The latest beta, which comes on the heels of a major shift to make Phoenix its standalone default browser, would support communication with Microsoft Web and proxy servers configured to use Windows integrated security, Mozilla announced.
The project, which is being funded by America Online
has also added some nifty upgrades over the 1.3.1 version, including the
ability for 1.4b users to specify "blank page," "home page," or "last page
visited" for each of first window, new window and new tab.
With the newest beta, Mozilla users also specify default font, size and color for HTML mail compose and the ability to disable or block images via a "view image" button.
Looking to simplify the downloading of .EXE files, Mozilla has added a "launch file" feature to the new browser beta.
Mozilla also released version 1.3.1, which restores XPI functionality for Mac OS X users. The upgraded Mozilla 1.3.1 has added "junk mail classification" to the integrated e-mail client which let users set up systems to quarantine unwanted mail.
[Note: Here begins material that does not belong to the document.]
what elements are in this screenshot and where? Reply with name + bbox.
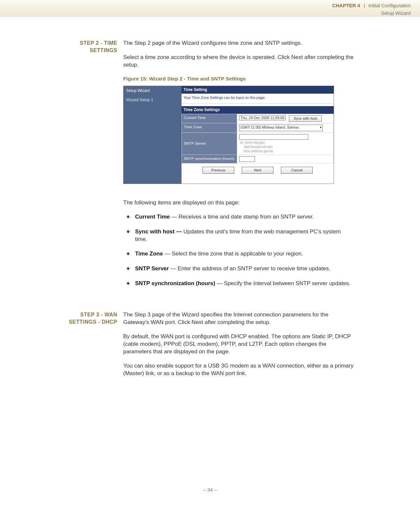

Newsgroup filters have also been implemented.
Also new in 1.3.1 is an initial implementation of Mozilla Midas, which offers rich text editing controls and image auto sizing which lets users toggle between full-sized images and images sized to fit the browser window.
The release of the new versions follows a decision by the lizard heads to adopt new monikers for the Phoenix browser (Firebird) and Minotaur (Thunderbird), a move that was roundly booed by the Firebird relational database offering, which was already using the name.
The controversy forced Mozilla to backtrack on renaming the two projects and adopt a new branding strategy that seeks to capitalize on the 'Mozilla' name.
"When referring to Thunderbird or Firebird before or during the 1.4 release cycle, make sure to use the project name with Mozilla pre-pended as 'Mozilla Thunderbird' or 'Mozilla Firebird' instead of Mozilla alone or Firebird/Thunderbird alone," according to the new rules.
After the final release of version 1.4, the group will effectively drop the Firebird and Thunderbird codenames, asking that the monikers 'Mozilla Browser' and 'Mozilla Mail' be used to describe those projects.
"Project names are transitory. As long as we have both a mail and browser project, we should be using the Mozilla brand and reinforcing it whenever we get the chance," it said.